### WORK REQUIRED
Filter out all lines without the word "contexto" from the data below, please, and copy the rest.

### DATA SHOWN
%%
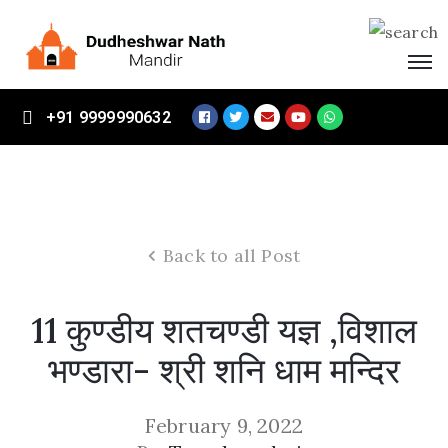
Home
+91 9999990632
About
Mandir
Vikas
Samiti
Back to all Post
Events
Visitors
11 कुण्डीय शतचण्डी यज्ञ ,विशाल
Contact
भण्डारा- श्री शनि धाम मन्दिर
Us
Donate
February 9, 2022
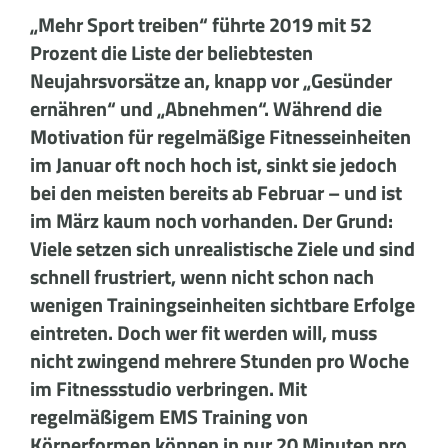
„Mehr Sport treiben“ führte 2019 mit 52
Prozent die Liste der beliebtesten
Neujahrsvorsätze an, knapp vor „Gesünder
ernähren“ und „Abnehmen“. Während die
Motivation für regelmäßige Fitnesseinheiten
im Januar oft noch hoch ist, sinkt sie jedoch
bei den meisten bereits ab Februar – und ist
im März kaum noch vorhanden. Der Grund:
Viele setzen sich unrealistische Ziele und sind
schnell frustriert, wenn nicht schon nach
wenigen Trainingseinheiten sichtbare Erfolge
eintreten. Doch wer fit werden will, muss
nicht zwingend mehrere Stunden pro Woche
im Fitnessstudio verbringen. Mit
regelmäßigem EMS Training von
Körperformen können in nur 20 Minuten pro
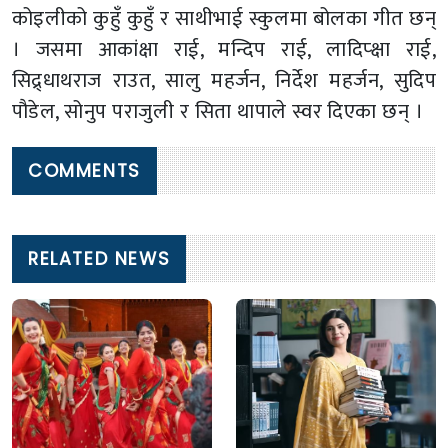
कोइलीको कुहुँ कुहुँ र साथीभाई स्कुलमा बोलका गीत छन्
। जसमा आकांक्षा राई, मन्दिप राई, लादिप्क्षा राई,
सिद्र्धाथराज राउत, सालु महर्जन, निर्देश महर्जन, सुदिप
पौडेल, सोनुप पराजुली र सिता थापाले स्वर दिएका छन् ।
COMMENTS
RELATED NEWS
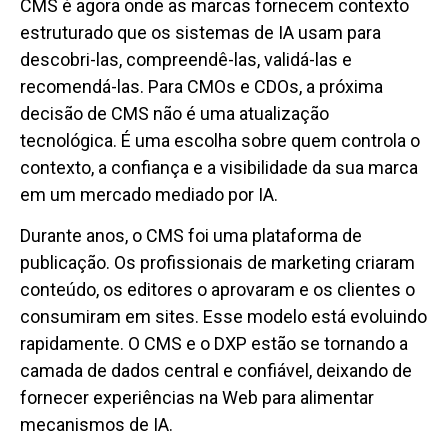
CMS é agora onde as marcas fornecem contexto
estruturado que os sistemas de IA usam para
descobri-las, compreendê-las, validá-las e
recomendá-las. Para CMOs e CDOs, a próxima
decisão de CMS não é uma atualização
tecnológica. É uma escolha sobre quem controla o
contexto, a confiança e a visibilidade da sua marca
em um mercado mediado por IA.
Durante anos, o CMS foi uma plataforma de
publicação. Os profissionais de marketing criaram
conteúdo, os editores o aprovaram e os clientes o
consumiram em sites. Esse modelo está evoluindo
rapidamente. O CMS e o DXP estão se tornando a
camada de dados central e confiável, deixando de
fornecer experiências na Web para alimentar
mecanismos de IA.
%%
### TASK ANSWER
CMS é agora onde as marcas fornecem contexto
contexto, a confiança e a visibilidade da sua marca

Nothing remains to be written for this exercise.